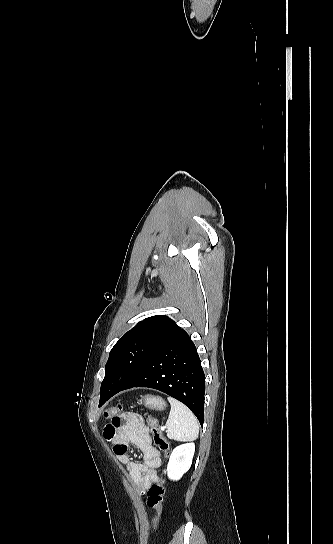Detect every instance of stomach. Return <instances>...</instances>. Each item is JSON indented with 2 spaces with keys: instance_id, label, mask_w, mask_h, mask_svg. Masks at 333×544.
Returning <instances> with one entry per match:
<instances>
[{
  "instance_id": "1",
  "label": "stomach",
  "mask_w": 333,
  "mask_h": 544,
  "mask_svg": "<svg viewBox=\"0 0 333 544\" xmlns=\"http://www.w3.org/2000/svg\"><path fill=\"white\" fill-rule=\"evenodd\" d=\"M144 405L154 410H164L166 402L160 396L147 395L144 398Z\"/></svg>"
}]
</instances>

Task details
Write the entries out again word for word. Omit all pictures from them.

Result of this exercise
Detect every instance of stomach. Return <instances>...</instances>. Each item is JSON indented with 2 spaces with keys: instance_id, label, mask_w, mask_h, mask_svg. Masks at 333×544.
Returning <instances> with one entry per match:
<instances>
[{
  "instance_id": "1",
  "label": "stomach",
  "mask_w": 333,
  "mask_h": 544,
  "mask_svg": "<svg viewBox=\"0 0 333 544\" xmlns=\"http://www.w3.org/2000/svg\"><path fill=\"white\" fill-rule=\"evenodd\" d=\"M144 405L154 410H164L166 402L160 396L147 395L144 398Z\"/></svg>"
}]
</instances>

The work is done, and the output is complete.